@ossobuco,
Quote:do you really want a lot of lookalikes wafting about in your room?
You mean clones
? None of us wear a color-coded uniform at my work. I wouldn't call us lookalikes.
I can only speak from personal experience. I keep saying that it doesn't matter to me. I don't understand why you insist on arguing the point about what is important to me since I have accepted that it may be important to other people.
But no. Having people color coded is not important to me at all.
A few years back my son was airlifted into Boston Children's hospital for a sports injury. My wife and I were in the Emergency room in a pretty hectic place.

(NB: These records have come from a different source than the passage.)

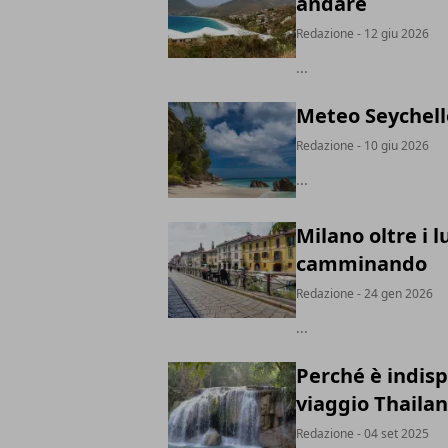
andare
Redazione
- 12 giu 2026
...
Meteo Seychelle
Redazione
- 10 giu 2026
...
Milano oltre i 
camminando
Redazione
- 24 gen 2026
...
Perché è indis
viaggio Thailan
Redazione
- 04 set 2025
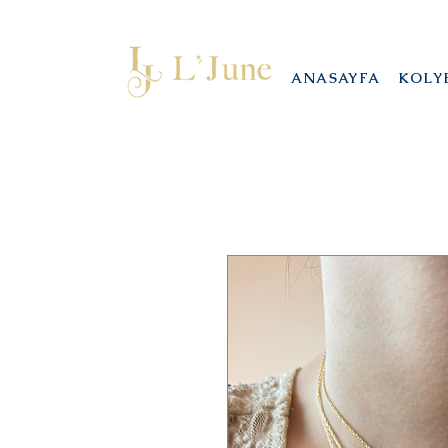
ANASAYFA
KOLY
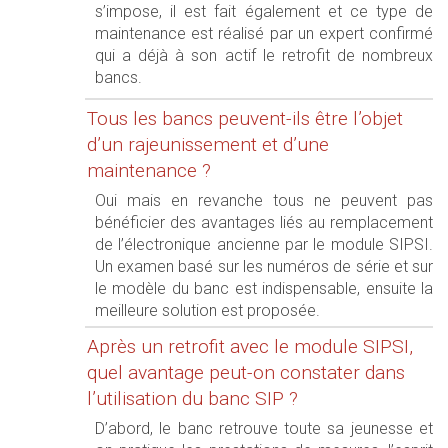
s’impose, il est fait également et ce type de
maintenance est réalisé par un expert confirmé
qui a déjà à son actif le retrofit de nombreux
bancs.
Tous les bancs peuvent-ils être l’objet
d’un rajeunissement et d’une
maintenance ?
Oui mais en revanche tous ne peuvent pas
bénéficier des avantages liés au remplacement
de l’électronique ancienne par le module SIPSI.
Un examen basé sur les numéros de série et sur
le modèle du banc est indispensable, ensuite la
meilleure solution est proposée.
Après un retrofit avec le module SIPSI,
quel avantage peut-on constater dans
l’utilisation du banc SIP ?
D’abord, le banc retrouve toute sa jeunesse et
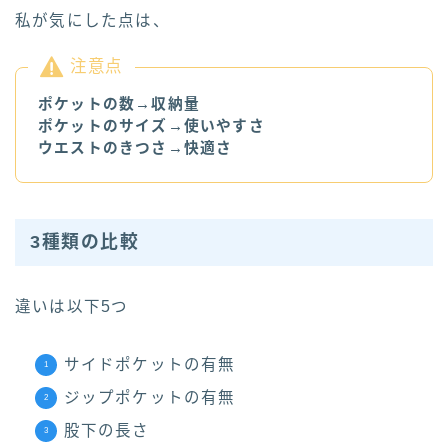
私が気にした点は、
注意点
ポケットの数→収納量
ポケットのサイズ→使いやすさ
ウエストのきつさ
→
快適さ
3種類の比較
違いは以下5つ
サイドポケットの有無
ジップポケットの有無
股下の長さ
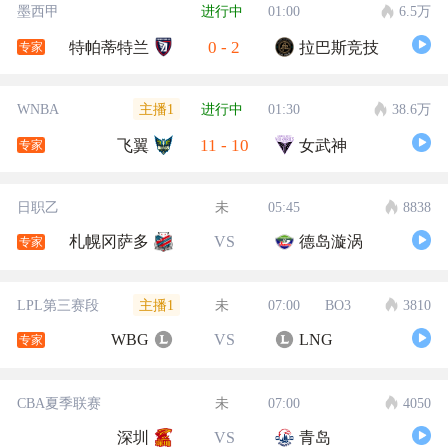
墨西甲
进行中
01:00
6.5万
0
-
2
特帕蒂特兰
拉巴斯竞技
专家
主播1
WNBA
进行中
01:30
38.6万
11
-
10
飞翼
女武神
专家
日职乙
未
05:45
8838
札幌冈萨多
VS
德岛漩涡
专家
主播1
LPL第三赛段
未
07:00
BO3
3810
WBG
VS
LNG
专家
CBA夏季联赛
未
07:00
4050
深圳
VS
青岛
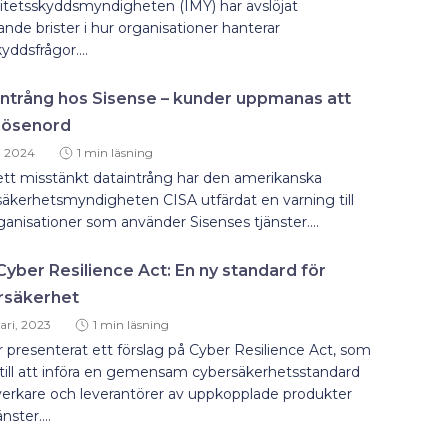
itetsskyddsmyndigheten (IMY) har avslöjat
nde brister i hur organisationer hanterar
yddsfrågor....
ntrång hos Sisense – kunder uppmanas att
 lösenord
l, 2024
1 min läsning
ett misstänkt dataintrång har den amerikanska
äkerhetsmyndigheten CISA utfärdat en varning till
rganisationer som använder Sisenses tjänster....
Cyber Resilience Act: En ny standard för
rsäkerhet
ari, 2023
1 min läsning
 presenterat ett förslag på Cyber Resilience Act, som
 till att införa en gemensam cybersäkerhetsstandard
llverkare och leverantörer av uppkopplade produkter
nster....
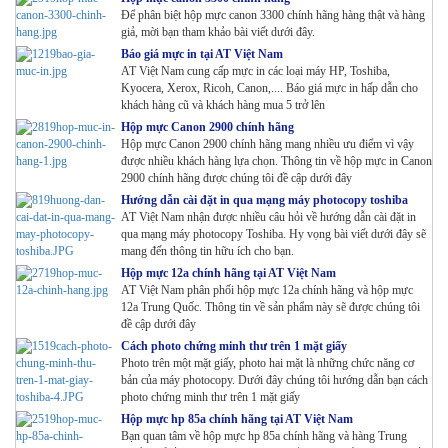
Để phân biệt hộp mực canon 3300 chính hãng hàng thật và hàng
giả, mời bạn tham khảo bài viết dưới đây.
Báo giá mực in tại AT Việt Nam
AT Việt Nam cung cấp mực in các loại máy HP, Toshiba,
Kyocera, Xerox, Ricoh, Canon,.... Báo giá mực in hấp dẫn cho
khách hàng cũ và khách hàng mua 5 trở lên
Hộp mực Canon 2900 chính hãng
Hộp mực Canon 2900 chính hãng mang nhiều ưu điểm vì vậy
được nhiều khách hàng lựa chọn. Thông tin về hộp mực in Canon
2900 chính hãng được chúng tôi đề cập dưới đây
Hướng dẫn cài đặt in qua mạng máy photocopy toshiba
AT Việt Nam nhận được nhiều câu hỏi về hướng dẫn cài đặt in
qua mạng máy photocopy Toshiba. Hy vọng bài viết dưới đây sẽ
mang đến thông tin hữu ích cho bạn.
Hộp mực 12a chính hãng tại AT Việt Nam
AT Việt Nam phân phối hộp mực 12a chính hãng và hộp mực
12a Trung Quốc. Thông tin về sản phẩm này sẽ được chúng tôi
đề cập dưới đây
Cách photo chứng minh thư trên 1 mặt giấy
Photo trên một mặt giấy, photo hai mặt là những chức năng cơ
bản của máy photocopy. Dưới đây chúng tôi hướng dẫn bạn cách
photo chứng minh thư trên 1 mặt giấy
Hộp mực hp 85a chính hãng tại AT Việt Nam
Bạn quan tâm về hộp mực hp 85a chính hãng và hàng Trung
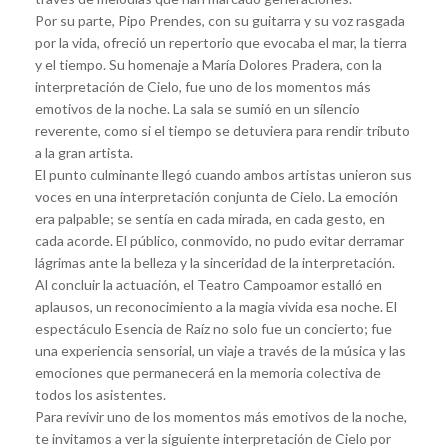
Por su parte, Pipo Prendes, con su guitarra y su voz rasgada
por la vida, ofreció un repertorio que evocaba el mar, la tierra
y el tiempo. Su homenaje a María Dolores Pradera, con la
interpretación de Cielo, fue uno de los momentos más
emotivos de la noche. La sala se sumió en un silencio
reverente, como si el tiempo se detuviera para rendir tributo
a la gran artista.
El punto culminante llegó cuando ambos artistas unieron sus
voces en una interpretación conjunta de Cielo. La emoción
era palpable; se sentía en cada mirada, en cada gesto, en
cada acorde. El público, conmovido, no pudo evitar derramar
lágrimas ante la belleza y la sinceridad de la interpretación.
Al concluir la actuación, el Teatro Campoamor estalló en
aplausos, un reconocimiento a la magia vivida esa noche. El
espectáculo Esencia de Raíz no solo fue un concierto; fue
una experiencia sensorial, un viaje a través de la música y las
emociones que permanecerá en la memoria colectiva de
todos los asistentes.
Para revivir uno de los momentos más emotivos de la noche,
te invitamos a ver la siguiente interpretación de Cielo por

People were running all over them place frantically doing very important things.
There were people in white gowns over random street clothes and people in scrubs. I am pretty sure they weren't color coded, and if they were it didn't matter to me. There was a social worker who stayed with my wife and I and made sure we were ok. She helped a lot explaining what was going on.
When a doctor had time to talk to us, he introduced himself as a doctor and then explained what was going on. That was completely sufficient. I cared that people were there to do their jobs. I didn't need to understand right then who was who and when I needed to know this, they simply told me who they were. No problem.
In my hospital stay, the women who came around to give medicine or take my blood would wear different scrubs each day. I remember them because they were sometimes colorful flowery type patterns.
I can't think of a time that color coding people in a hospital setting would be helpful to me. But that is just me, I accept that it may be important to other people.